The first 16 bytes of a packet must be presented on a given tx_axis_tdata<M> segment during the cycle that the
corresponding tx_axis_tuser_sop<M> and tx_axis_tuser_ena<M> are asserted. In other words,
the SOP is segment aligned. Subsequent 16 byte chunks of data are transferred during the
segments that follow (segment <M+1>, segment <M+2>, and so on). For each of those
segments, the corresponding tx_axis_tuser_sop<M>
must be negated. The first byte of the packet is written on bits [7:0] of the segment,
the second byte on bits [15:8], and so forth.
tx_axis_tdata<M> segment whose corresponding tx_axis_tuser_eop<M> is asserted. Unless tx_axis_tuser_eop<M> is asserted, all 16 bytes of tx_axis_tdata<M> must contain valid data whenever
tx_axis_tuser_ena<M> is asserted. tx_axis_tuser_chan<M> input identifies the
packets from different channels.During the segment containing the last bytes of a packet, the tx_axis_tuser_mty<M> port reflects how many bytes of
the corresponding tx_axis_tdata<M> are invalid
(or empty).

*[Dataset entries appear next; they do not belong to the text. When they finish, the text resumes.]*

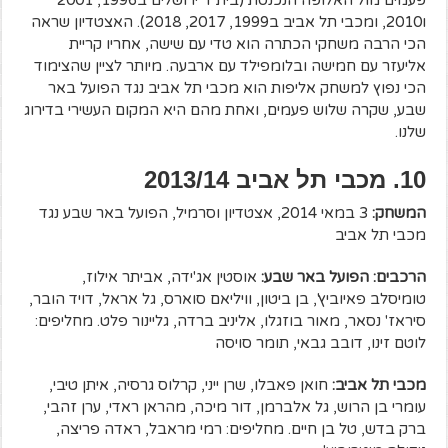
פעמים מול האלופה הנכנסת (בית"ר ירושלים ב1996, 2001
ו2010, ומכבי תל אביב ב1999, 2017, 2018). האצטדיון שראה
הכי הרבה משחקי הכתרה הוא טדי עם שישה, אחריו קריית
אליעזר עם חמישה ובלומפילד עם ארבעה. מיותר לציין שהצימוד
הכי נפוץ למשחק אליפות הוא מכבי תל אביב נגד הפועל באר
שבע, שקרה שלוש פעמים, ואחת מהם היא המקום העשירי בדירוג
שלנו.
10. מכבי תל אביב 2013/14
המשחק:
3 במאי 2014, אצטדיון וסרמיל, הפועל באר שבע נגד
מכבי תל אביב
הרכבים: הפועל באר שבע:
אוסטין אג'ידה, אביתר אילוז,
טומיסלב פאיוביץ', בן ביטון, וויליאם סוארס, גל אראל, דויד הובר,
סיראז' נסאר, מאור בוזגלו, אליניב ברדה, גליינור פלט. מחליפים:
לוטם זינו, דובב גבאי, תומר סויסה
מכבי תל אביב:
חואן פאבלו, שרן ייני, קרלוס גרסיה, איתן טיבי,
עומרי בן הרוש, גל אלברמן, דור מיכה, מהראן ראדי, ערן זהבי,
ברק בדש, טל בן חיים. מחליפים: רמי מראבל, ראדה פריצה,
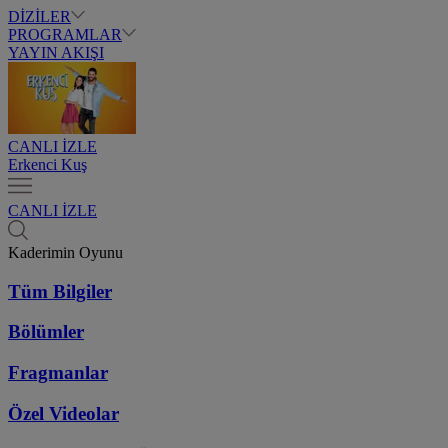
DİZİLER
PROGRAMLAR
YAYIN AKIŞI
CANLI İZLE
Erkenci Kuş
CANLI İZLE
Kaderimin Oyunu
Tüm Bilgiler
Bölümler
Fragmanlar
Özel Videolar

A given tx_axis_tuser_mty<M> port
only has meaning during cycles when both the corresponding tx_axis_tuser_ena<M> and tx_axis_tuser_eop<M> are asserted. If tx_axis_tuser_mty<M> has a value of 0x0, there are no empty byte lanes (that is, all bits of the segment are
valid).
If tx_axis_tuser_mty<M> has a value of
0x1, then one byte lane is empty — specifically
tx_axis_tdata<M>[127:120] does not contain valid
data.
If tx_axis_tuser_mty<M> has a value of
0x2, then two byte lanes are empty — specifically
tx_axis_tdata<M>[127:112] does not contain valid
data.
If tx_axis_tuser_mty<M> has a value of
0x3, then three byte lanes are empty — specifically
tx_axis_tdata<M>[127:104] does not contain valid
data. And so forth for other possible values of tx_axis_tuser_mty<M>.
During the segment containing the last bytes of a packet, when tx_axis_tuser_eop<M> is asserted with tx_axis_tuser_ena<M>, the corresponding tx_errin<M> can also be asserted. This marks the
packet as being in error and this information is included in the final Interlaken
Control Word associated with this packet. When tx_axis_tuser_eop<M> and tx_errin<M> are sampled as 1, the value of tx_axis_tuser_mty<M>[2:0] is ignored and treated as equal to 000, while tx_axis_tuser_mty<M>[3] is used as usual.